Gabon : 2 millions de fcfa le mètre linéaire et plus de 2 milliards le km, le prix fort de la route Sablière-Cité des Ailes

Le Ministère des Travaux Publics a approuvé, le 9 janvier 2025, un marché de réhabilitation et d’aménagement de la route Sablière-Cité des Ailes, à Libreville, pour un montant de 2 005 637 900 fcfa. L’entreprise SBTR en est l’attributaire, sur un linéaire de seulement 1000 mètres, ce qui place ce dossier parmi les marchés de voirie urbaine les plus onéreux rapportés récemment dans la capitale gabonaise. Le financement est adossé au budget 2024-2025 et relève de l’autorité contractante du Ministre des Travaux Publics.

Rapporté à sa longueur, ce marché revient à environ 2 005 638 fcfa le mètre linéaire, soit plus de 2 milliards de fcfa au kilomètre. Un tel ratio interpelle pour un axe urbain de desserte, en l’absence de précisions publiques sur la nature exacte des travaux engagés : reprise de chaussée, ouvrages de drainage, terrassements lourds ou reconstruction complète de la plateforme routière. Ce niveau de prix, extrapolé à l’échelle kilométrique, situe ce chantier bien au-dessus des références habituellement observées pour ce type d’intervention en zone urbaine, où le coût dépend fortement de la nature du sol, de la présence de réseaux enterrés et de l’ampleur des reprises de structure.

Ce marché a par ailleurs été attribué en entente directe, un mode de passation qui écarte la mise en concurrence et qui revient régulièrement dans les dossiers de commande publique gabonaise scrutés ces derniers mois, aux côtés d’autres attributions similaires déjà documentées dans le secteur des travaux publics. Ce recours répété à l’entente directe, y compris pour des chantiers de dimension modeste comme celui-ci, alimente les interrogations sur la transparence de la formation des prix et sur les mécanismes de contrôle exercés en amont de l’approbation budgétaire.

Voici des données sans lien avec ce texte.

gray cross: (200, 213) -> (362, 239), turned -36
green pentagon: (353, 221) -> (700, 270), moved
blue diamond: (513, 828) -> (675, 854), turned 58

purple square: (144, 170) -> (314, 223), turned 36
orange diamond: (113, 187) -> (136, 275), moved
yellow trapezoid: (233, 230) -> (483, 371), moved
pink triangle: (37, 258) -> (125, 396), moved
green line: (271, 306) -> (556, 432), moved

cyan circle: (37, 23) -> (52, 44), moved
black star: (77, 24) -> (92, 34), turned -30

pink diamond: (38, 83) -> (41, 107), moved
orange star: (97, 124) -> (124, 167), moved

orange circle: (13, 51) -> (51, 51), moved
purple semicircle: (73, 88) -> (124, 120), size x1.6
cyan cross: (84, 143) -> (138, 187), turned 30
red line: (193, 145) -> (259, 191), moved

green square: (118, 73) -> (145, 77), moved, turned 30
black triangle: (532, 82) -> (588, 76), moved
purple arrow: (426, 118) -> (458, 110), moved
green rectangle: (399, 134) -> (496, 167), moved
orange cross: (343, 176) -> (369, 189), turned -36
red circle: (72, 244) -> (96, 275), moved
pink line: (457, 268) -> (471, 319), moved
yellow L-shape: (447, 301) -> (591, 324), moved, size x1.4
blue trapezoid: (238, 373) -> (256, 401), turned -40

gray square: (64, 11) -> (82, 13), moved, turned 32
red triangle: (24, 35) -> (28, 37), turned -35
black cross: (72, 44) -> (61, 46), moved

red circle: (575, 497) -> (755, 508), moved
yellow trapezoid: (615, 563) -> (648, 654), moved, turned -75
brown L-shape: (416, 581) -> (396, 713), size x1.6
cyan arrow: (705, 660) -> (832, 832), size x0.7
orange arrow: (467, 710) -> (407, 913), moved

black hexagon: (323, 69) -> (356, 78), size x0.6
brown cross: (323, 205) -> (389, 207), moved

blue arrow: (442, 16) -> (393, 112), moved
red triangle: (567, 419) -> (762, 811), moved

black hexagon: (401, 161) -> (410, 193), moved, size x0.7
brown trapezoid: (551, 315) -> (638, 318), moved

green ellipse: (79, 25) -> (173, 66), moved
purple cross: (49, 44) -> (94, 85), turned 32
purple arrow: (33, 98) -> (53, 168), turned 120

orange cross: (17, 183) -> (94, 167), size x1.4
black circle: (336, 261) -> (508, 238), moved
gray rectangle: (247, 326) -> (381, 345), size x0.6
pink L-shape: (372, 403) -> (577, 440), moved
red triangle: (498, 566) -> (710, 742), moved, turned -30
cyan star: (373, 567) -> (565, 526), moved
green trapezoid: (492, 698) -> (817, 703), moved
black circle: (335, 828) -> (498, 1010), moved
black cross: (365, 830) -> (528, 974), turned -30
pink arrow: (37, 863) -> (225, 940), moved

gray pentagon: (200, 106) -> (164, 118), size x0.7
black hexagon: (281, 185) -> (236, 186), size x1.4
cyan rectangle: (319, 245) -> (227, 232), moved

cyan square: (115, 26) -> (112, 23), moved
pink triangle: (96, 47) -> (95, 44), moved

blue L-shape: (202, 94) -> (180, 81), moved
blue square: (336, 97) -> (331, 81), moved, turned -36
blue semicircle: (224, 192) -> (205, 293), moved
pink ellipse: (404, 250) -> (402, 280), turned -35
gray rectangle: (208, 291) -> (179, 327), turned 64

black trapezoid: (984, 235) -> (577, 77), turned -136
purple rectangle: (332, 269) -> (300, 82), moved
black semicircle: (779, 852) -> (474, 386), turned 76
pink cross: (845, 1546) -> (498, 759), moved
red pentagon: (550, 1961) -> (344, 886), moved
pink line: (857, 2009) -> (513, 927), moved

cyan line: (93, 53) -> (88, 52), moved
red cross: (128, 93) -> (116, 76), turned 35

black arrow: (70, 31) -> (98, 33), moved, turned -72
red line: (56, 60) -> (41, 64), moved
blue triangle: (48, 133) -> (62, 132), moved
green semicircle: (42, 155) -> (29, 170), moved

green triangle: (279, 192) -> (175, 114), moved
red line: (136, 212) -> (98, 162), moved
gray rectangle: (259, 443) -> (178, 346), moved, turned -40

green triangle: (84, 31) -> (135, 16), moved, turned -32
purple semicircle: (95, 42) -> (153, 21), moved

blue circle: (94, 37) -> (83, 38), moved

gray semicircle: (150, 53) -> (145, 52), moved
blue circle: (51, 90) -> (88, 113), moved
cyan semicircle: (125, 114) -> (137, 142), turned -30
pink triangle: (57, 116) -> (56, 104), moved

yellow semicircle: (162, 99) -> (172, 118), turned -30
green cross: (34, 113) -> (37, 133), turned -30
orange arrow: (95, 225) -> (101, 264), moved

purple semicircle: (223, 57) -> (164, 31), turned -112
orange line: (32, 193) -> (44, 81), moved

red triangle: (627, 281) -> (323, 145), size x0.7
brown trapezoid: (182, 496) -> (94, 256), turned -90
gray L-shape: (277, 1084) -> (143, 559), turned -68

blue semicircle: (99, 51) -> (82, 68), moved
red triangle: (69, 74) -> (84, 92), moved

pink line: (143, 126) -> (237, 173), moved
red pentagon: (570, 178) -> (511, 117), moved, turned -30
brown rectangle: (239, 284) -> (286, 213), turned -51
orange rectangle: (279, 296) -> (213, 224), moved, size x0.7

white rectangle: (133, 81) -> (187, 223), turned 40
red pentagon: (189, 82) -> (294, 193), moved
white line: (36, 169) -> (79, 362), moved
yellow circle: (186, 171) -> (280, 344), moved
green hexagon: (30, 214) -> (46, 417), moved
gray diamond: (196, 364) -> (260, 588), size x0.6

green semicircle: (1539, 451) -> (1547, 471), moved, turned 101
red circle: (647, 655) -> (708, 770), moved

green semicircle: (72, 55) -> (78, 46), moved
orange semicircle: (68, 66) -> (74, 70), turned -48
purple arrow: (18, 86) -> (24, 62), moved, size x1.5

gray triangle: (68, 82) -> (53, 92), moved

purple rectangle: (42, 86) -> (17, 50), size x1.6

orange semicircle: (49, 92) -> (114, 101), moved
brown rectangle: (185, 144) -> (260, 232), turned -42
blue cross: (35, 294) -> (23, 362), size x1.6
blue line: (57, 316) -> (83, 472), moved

La question du coût unitaire des infrastructures routières à Libreville mérite donc un suivi resserré, notamment au regard des standards régionaux de construction et de réhabilitation voirie. Il s’agit d’établir si ce niveau de prix reflète une réalité technique particulière, propre à ce tronçon, ou traduit une problématique plus large de formation des coûts dans le cadre des marchés attribués en entente directe, un mode de passation qui limite la comparabilité des offres et la vérification indépendante des devis engagés.

Ce contraste interroge davantage lorsqu’on le met en perspective avec d’autres corridors de la capitale. Le tronçon reliant le PK11 au PK11 via le BRC, axe de désenclavement pourtant stratégique pour la circulation dans cette zone de Libreville, ne bénéficie pas de largesses budgétaires comparables. Aucun financement d’ampleur équivalente n’y est pour l’heure recensé, ni même aucun financement tout court, posant la question des critères d’arbitrage retenus par le Ministère des Travaux Publics entre axes résidentiels et corridors structurants de désenclavement urbain.